So könnten wir auf Soja- & Palmölimporte verzichten

Würden wir auf ein Fünftel unseres gewohnten Fleischkonsums verzichten, müssten wir Soja & Co nicht aus dem Ausland beziehen.
Wissenschafter der Wiener Boku (Universität für Bodenkultur) lassen aufhorchen. Laut ihrer Studie für das Österreichische Forschungsinstitut für Biologischen Landbau (FIBL) importiert Österreich pro Jahr rund eine halbe Million Tonnen Soja und 157.000 Tonnen Palmöl, vor allem aus Südamerika und Asien – und das wäre keinesfalls nötig.

Laut den Ergebnissen der Forscher müssten Österreicher "nur" um ein Fünftel weniger Fleisch konsumieren, dann könnte man sich die Sojaimporte komplett ersparen (Anm.: mehr zum Fleischkonsum der Österreicher in der Bildstrecke).

Der verringerte Futtermittelbedarf würde eine Ackerfläche von rund 197.000 Hektar freimachen. Das entspricht in etwa der halben Fläche vom Burgenland. Würde man diese frei gewordenen Felder zum Sojaanbau nutzen, könnte man den Bedarf an Sojafuttermitteln vollständig aus heimischen Quellen decken.

Weniger Fleischkonsum würde uns gut tun

Soja gedeiht auch hierzulande sehr gut. Zusätzlich zu den ökologischen Vorteilen, wäre das auch für die Gesundheit der Österreicher gut. Immerhin essen wir im Schnitt dreimal so viel Fleisch, wie von Ernährungsexperten empfohlen.

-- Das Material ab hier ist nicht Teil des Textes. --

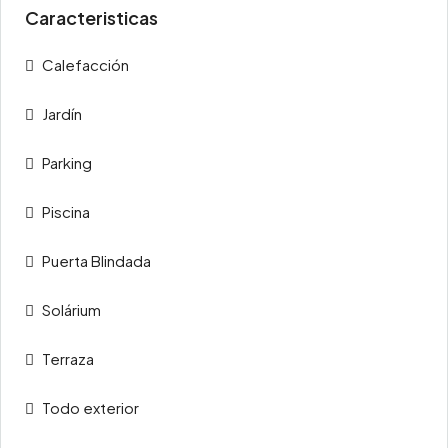
Caracteristicas
Calefacción
Jardín
Parking
Piscina
Puerta Blindada
Solárium
Terraza
Todo exterior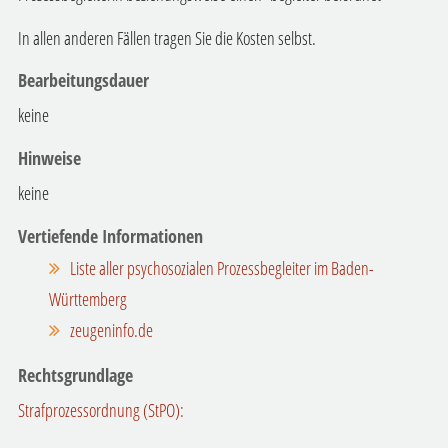
In allen anderen Fällen tragen Sie die Kosten selbst.
Bearbeitungsdauer
keine
Hinweise
keine
Vertiefende Informationen
Liste aller psychosozialen Prozessbegleiter im Baden-
Württemberg
zeugeninfo.de
Rechtsgrundlage
Strafprozessordnung (StPO):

CommentCreated with Sketch. zu den Kommentaren Arrow-RightCreated with Sketch. Auch auf Palmölimporte könnte Österreich zur Gänze verzichten, würde man die Lebensmittelabfälle um ein Fünftel reduzieren. So würden 62.000 Hektar Ackerland – die eineinhalbfache Fläche Wiens – frei, um dort Sonnenblumen und Raps anzubauen. Mengenmäßig könnte daraus mehr Öl gewonnen werden, als man derzeit für Lebensmittel und Kosmetika Palmöl braucht.

Eine weitere Möglichkeit, um Palmölimporte obsolet zu machen, wäre den Fleischkonsum um ein Zwanzigstel zu verringern. "In der Praxis kann man aber aus verfahrenstechnischen Gründen Palmöl in einzelnen Einsatzbereichen nicht oder nur schwer ersetzen, das betrifft aber nur einen geringen Teil von maximal dreizehn Prozent des gesamten Palmöl- und Palmkernölimports nach Österreich", erklären die Forscher Martin Schlatzer und Thomas Lindenthal vom Zentrum für Globalen Wandel und Nachhaltigkeit der APA.

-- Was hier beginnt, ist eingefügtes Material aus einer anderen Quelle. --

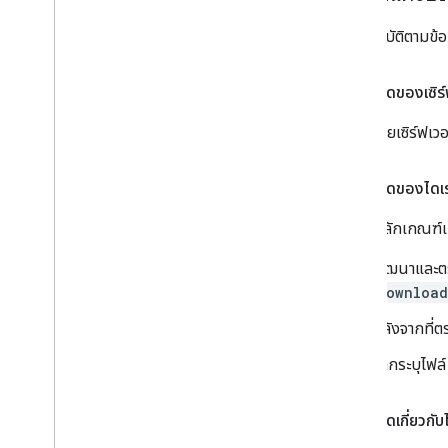
โปรดปฏิบัติตามข้อ
ข้อกำหนดของเซิร์
โดยเซิร์ฟเว
ข้อกำหนดของไดเ
ทำตามหลักเกณฑ์เหล
พัฒนาและตรว
download
หลังจากที่ต
หากระบุไฟล
ข้อกำหนดเกี่ยวกับ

Die beiden haben für das FIBL unterschiedliche Szenarien erstellt, wie Österreich von Sojafuttermittelimporten aus Argentinien und Brasilien unabhängig werden und die Einfuhr von Palmöl aus Indonesien und Malaysia reduzieren könnte.

Riesen Vorteil für die Umwelt

70 Prozent des importierten Palmöls (inklusive der indirekten Einfuhr als Biodiesel) werden zu Treibstoff verarbeitet. Auch diese Mengen könnten durch Anbau in Österreich ersetzt werden. Die Ölmengen, die aus Raps- und Sonnenblumenpflanzen gewonnen werden, seien pro Hektar zwar etwas geringer als der Ertrag aus Palmen in Südostasien, dennoch könnte der heimische Anbau dadurch auf eine zweieinhalb- bis dreieinhalb Mal bessere Klimabilanz zurückblicken.

"Ersetzt man theoretisch das Palmöl, das unter anderem für Nahrungsmittel und Kosmetika eingesetzt wird, durch Raps- und Sonnenblumenöl, verbessert das die CO2-Bilanz um bis zu eine halbe Tonne pro Jahr", wird Schlatzer von der APA zitiert.

Ginge man noch einen Schritt weiter und würde alle Palmölimporte inklusive der Agrotreibstoffe mit österreichischen Alternativen ersetzen, würden dadurch bis zu 1,4 Millionen Tonnen eingespart. Durch regional angebautes Soja anstatt von Importen würde ebensoviel, also weitere 1,4 Millionen Tonnen, Treibhausgas eingespart.